Приезжая к внукам, Симомура радовал мальчиков подарками. На сей раз он привез целую кучу игрушек, — разумеется, сделанных не по западным образцам, а национальных, японских.

Урасима на черепахе, карпы, издающие свист, когда ветер проходит через их пасти, фигурки в кимоно, нежно раскрашенные деревянные птички с тонюсенькими, толщиной с бумажный лист, крылышками.

Такие игрушки стоили дорого, но Симомура, противник роскоши, в таких случаях не скупился. Все эти игрушки что-то символизировали. Карп — решительность и энергию, тигры — мужество, лошади — стойкость и упорство, дикие кабаны — благополучие, и даже крысу связывают с Дайкоку — богом изобилия. Сидя на татами, адмирал учил мальчиков оригами — искусству складывать игрушки из бумаги. Рыб, черепах и журавлей дети складывали из небольших бумажных квадратиков. Бумажные игрушки приносят удачу, их дарят больным друзьям вместо цветов.

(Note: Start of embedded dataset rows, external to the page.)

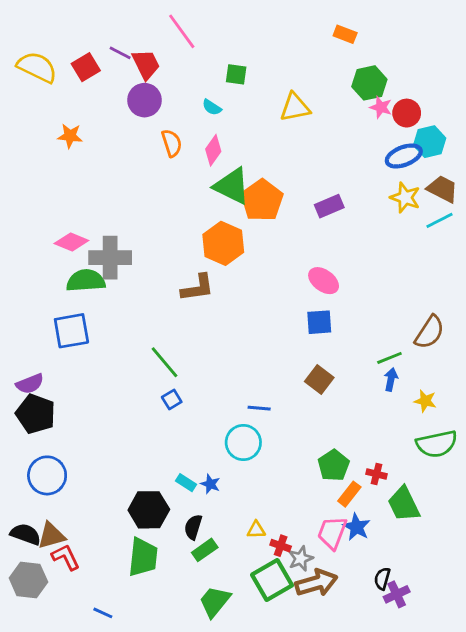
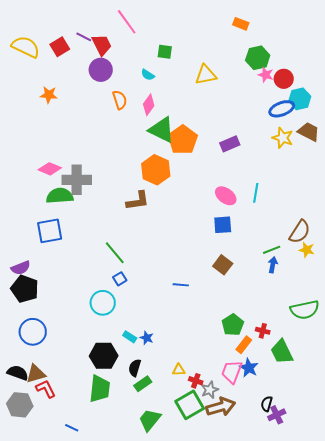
cyan line: (440, 220) -> (256, 193), moved, turned -54
yellow star: (425, 401) -> (307, 250), moved
cyan circle: (243, 442) -> (103, 303), moved

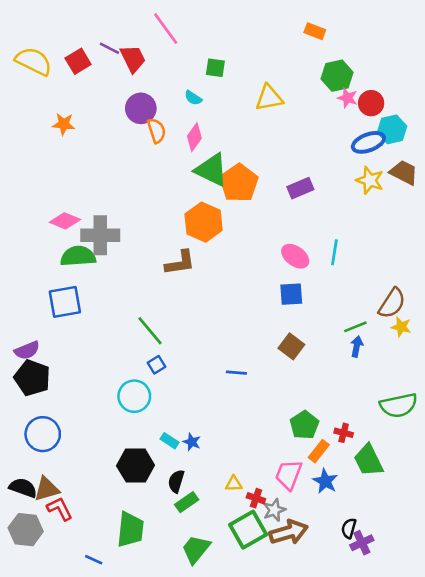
purple circle: (101, 70) -> (141, 108), moved
pink trapezoid: (232, 372) -> (289, 475), moved
green trapezoid: (100, 389) -> (130, 530), moved

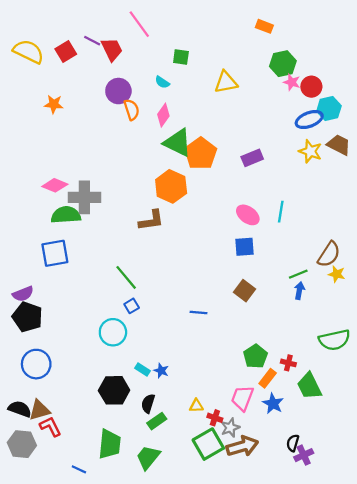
green trapezoid: (196, 549) -> (148, 457), moved

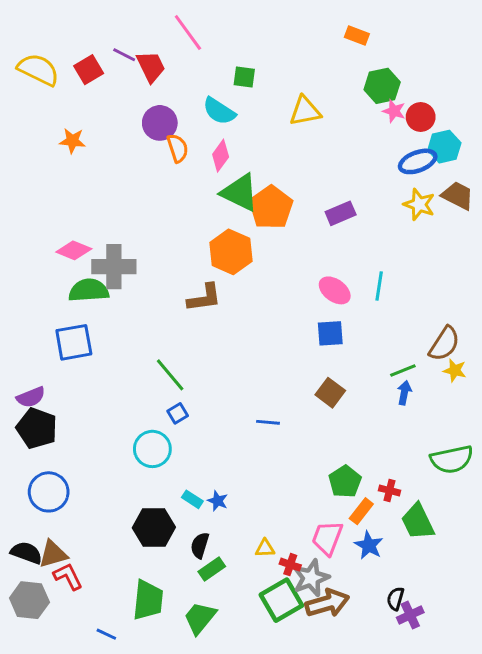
cyan semicircle: (162, 82) -> (219, 111), size x1.6
gray star: (230, 428) -> (311, 578), size x1.4

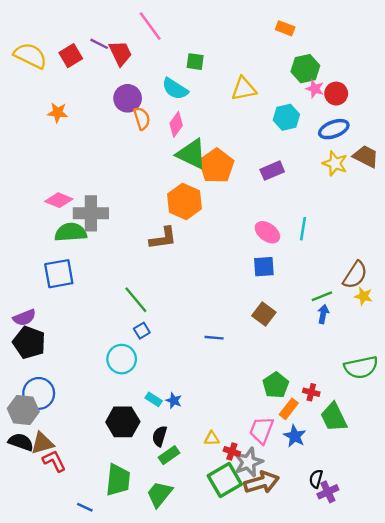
cyan hexagon: (444, 147) -> (286, 117), moved
gray hexagon: (29, 600) -> (23, 410), moved

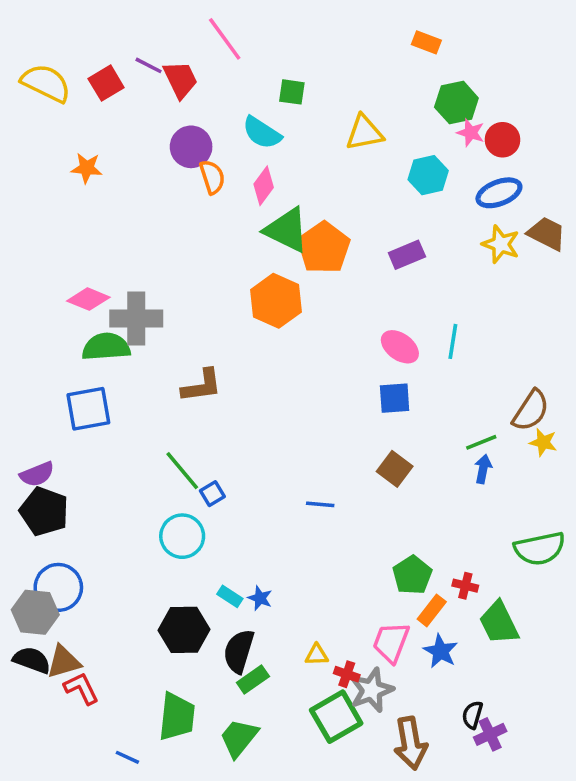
brown L-shape: (163, 238) -> (202, 386), moved
green line: (136, 300) -> (182, 471), moved
black semicircle: (160, 436) -> (239, 651), size x1.4
brown arrow: (261, 482) -> (410, 743), moved, turned 96

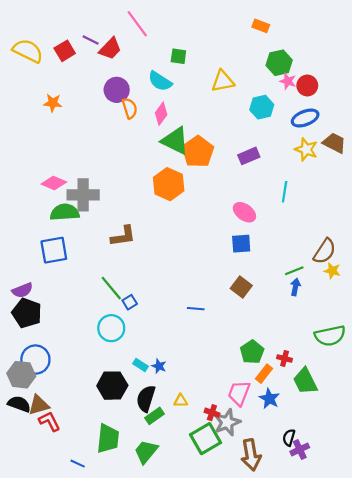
red trapezoid: (180, 80) -> (110, 49), turned 70
cyan line: (453, 341) -> (285, 192), moved
yellow triangle: (317, 655) -> (181, 401), moved

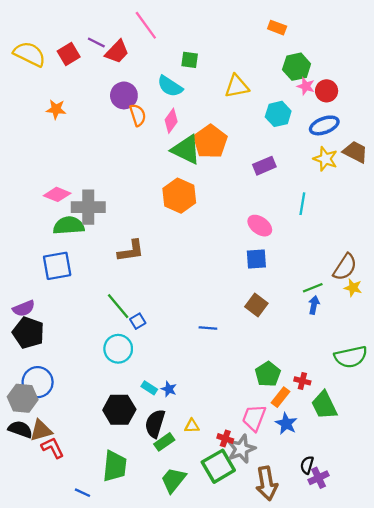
orange pentagon: (198, 152) -> (210, 142), moved
green trapezoid: (146, 452) -> (173, 480), moved

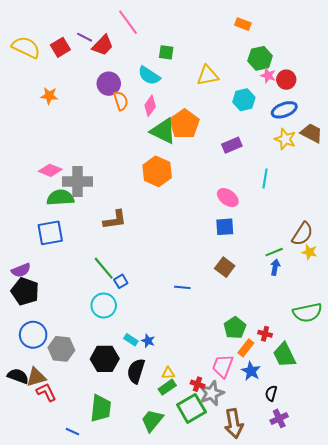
gray hexagon: (23, 398) -> (61, 349), moved
green rectangle: (164, 442) -> (167, 387), moved
black semicircle: (307, 465) -> (271, 393), moved

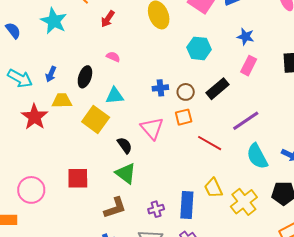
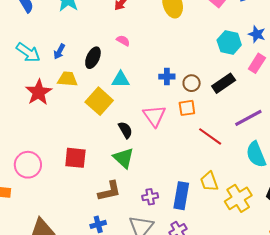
cyan hexagon: (199, 48) -> (229, 42), moved

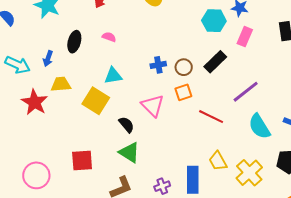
black ellipse: (93, 58) -> (74, 42), moved

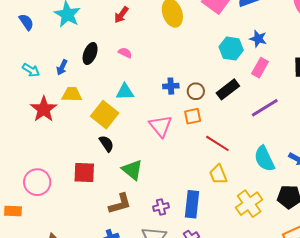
cyan arrow: (17, 65) -> (31, 70), size x0.7
purple line: (246, 92) -> (265, 108), moved
black semicircle: (126, 125) -> (106, 144), moved
yellow trapezoid: (218, 161) -> (218, 174), moved

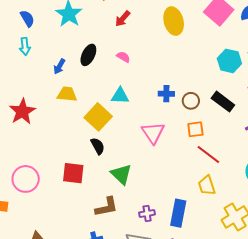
cyan arrow: (31, 70) -> (25, 46), moved, turned 48
black rectangle: (228, 89) -> (223, 102), turned 70
red star: (44, 109) -> (22, 111), moved
orange square: (193, 116) -> (195, 129), moved

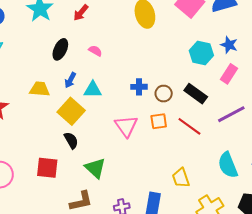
red arrow: (123, 19) -> (81, 13), moved
blue arrow: (59, 66) -> (70, 80), moved
orange square: (195, 129) -> (159, 121), moved
red line: (208, 155) -> (189, 126), moved

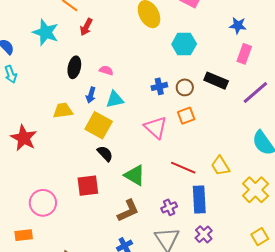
pink semicircle: (95, 51) -> (106, 70), moved
cyan hexagon: (201, 53) -> (184, 44), moved
red line: (189, 126) -> (183, 168), moved

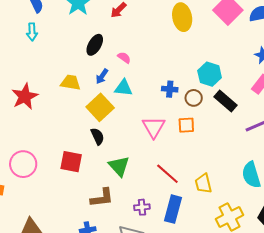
cyan hexagon: (184, 44) -> (210, 74), moved

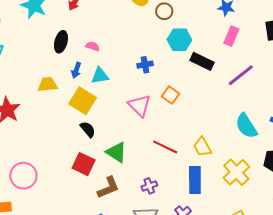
brown circle: (194, 98) -> (164, 11), moved
orange square: (186, 125) -> (170, 95), turned -36
red square: (71, 162) -> (84, 164), moved, turned 30
blue rectangle: (173, 209) -> (195, 180), moved

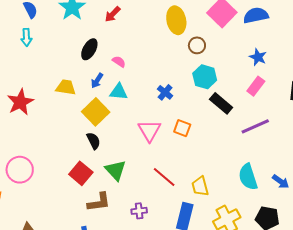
blue cross: (145, 65) -> (165, 92), turned 35
orange square: (170, 95) -> (182, 128), turned -30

Поиграв с детьми, Симомура уединился с воспитательницей, чтобы выслушать ее отчет. Он интересовался каждой подробностью поведения мальчиков, проверил их меню и книгу расходов, которую вела воспитательница. Потом поехал домой. У себя в кабинете он оказался уже в девять вечера и, хотя привык ложиться рано, решил часа полтора поработать — мемуары торопили: кто знает, сколько ему еще осталось жить.